Research Finds LLM 'Thinking Mode' Has Minimal Impact on Moral Judgments Despite Reducing Cross-Model Disagreement

According to a new paper published on arXiv (arxiv:2605.04488), enabling reasoning or “thinking mode” in large language models has minimal impact on their moral judgments, despite reducing disagreement between different models on contested scenarios.

The study evaluated five frontier reasoning-trained LLMs—Claude Sonnet 4.6, GPT 5.5, Gemini 3 Flash, DeepSeek V3.1, and Qwen3.5 397B—across 100 moral-judgment scenarios. According to the research, aggregate binary-verdict agreement remained “high and statistically indistinguishable” between instant and thinking modes, with Krippendorff’s alpha scores of 0.78 versus 0.79.
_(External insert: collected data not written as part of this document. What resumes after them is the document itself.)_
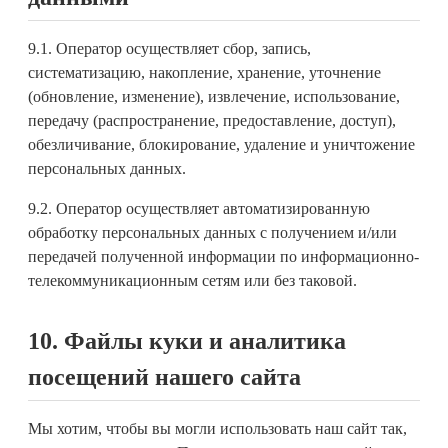
9.1. Оператор осуществляет сбор, запись,
систематизацию, накопление, хранение, уточнение
(обновление, изменение), извлечение, использование,
передачу (распространение, предоставление, доступ),
обезличивание, блокирование, удаление и уничтожение
персональных данных.
9.2. Оператор осуществляет автоматизированную
обработку персональных данных с получением и/или
передачей полученной информации по информационно-
телекоммуникационным сетям или без таковой.
10. Файлы куки и аналитика
посещений нашего сайта
Мы хотим, чтобы вы могли использовать наш сайт так,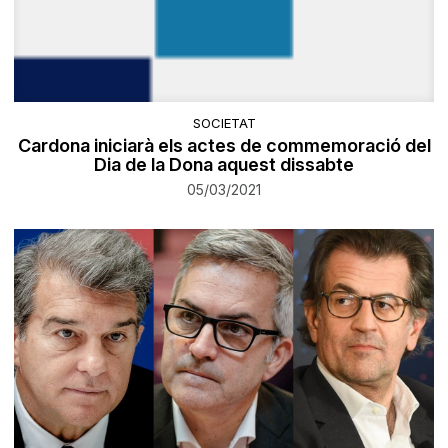
SOCIETAT
Cardona iniciarà els actes de commemoració del
Dia de la Dona aquest dissabte
05/03/2021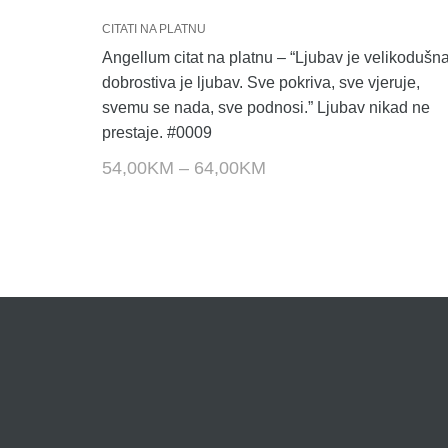
CITATI NA PLATNU
Angellum citat na platnu – “Ljubav je velikodušna
dobrostiva je ljubav. Sve pokriva, sve vjeruje,
svemu se nada, sve podnosi.” Ljubav nikad ne
prestaje. #0009
54,00
KM
–
64,00
KM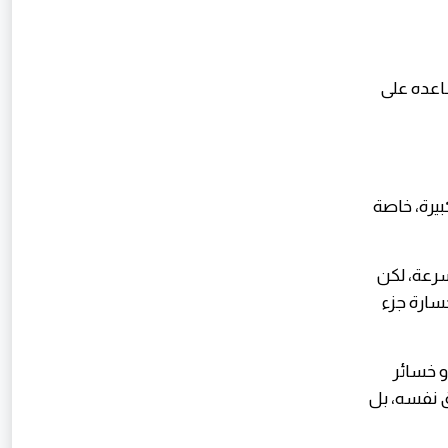
ساعده على
بيرة، خاصة
سرعة، لكن
خسارة جزء
 خسائر
ق نفسه، بل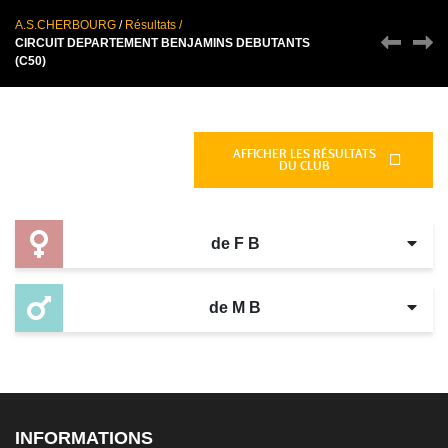
A.S.CHERBOURG
/
Résultats /
CIRCUIT DEPARTEMENT BENJAMINS DEBUTANTS
(C50)
Épreuves
AFFICHER LES RÉSULTATS
DU CLUB
de F B
de M B
INFORMATIONS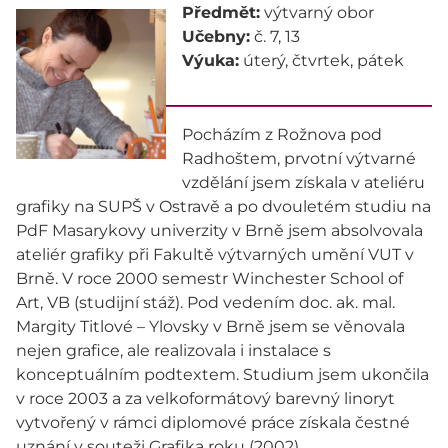
Předmět:
výtvarný obor
Učebny:
č. 7, 13
Výuka:
úterý, čtvrtek, pátek
Pocházím z Rožnova pod
Radhoštem, prvotní výtvarné
vzdělání jsem získala v ateliéru
grafiky na SUPŠ v Ostravě a po dvouletém studiu na
PdF Masarykovy univerzity v Brně jsem absolvovala
ateliér grafiky při Fakultě výtvarných umění VUT v
Brně. V roce 2000 semestr Winchester School of
Art, VB (studijní stáž). Pod vedením doc. ak. mal.
Margity Titlové – Ylovsky v Brně jsem se věnovala
nejen grafice, ale realizovala i instalace s
konceptuálním podtextem. Studium jsem ukončila
v roce 2003 a za velkoformátový barevný linoryt
vytvořený v rámci diplomové práce získala čestné
uznání v souteži Grafika roku (2002).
However, the paper notes that disagreement concentrated in 21 “model-disputed scenarios” where instant-mode agreement approached chance levels (alpha = 0.08). In these contested cases, according to arxiv.org, reasoning “directionally narrows cross-model disagreement,” increasing mean pairwise agreement from 5.4 to 6.7 out of 10.

The study also found that reasoning mode reduced demographic-judgment inconsistency in three of five models tested and did not increase it for any model. Notably, according to the research, “reasoning changes self-labeled ethical frameworks more often than binary verdicts” across all five model families.

The paper was submitted to arXiv on May 6, 2026, by Sai Sourabh Madur and colleagues.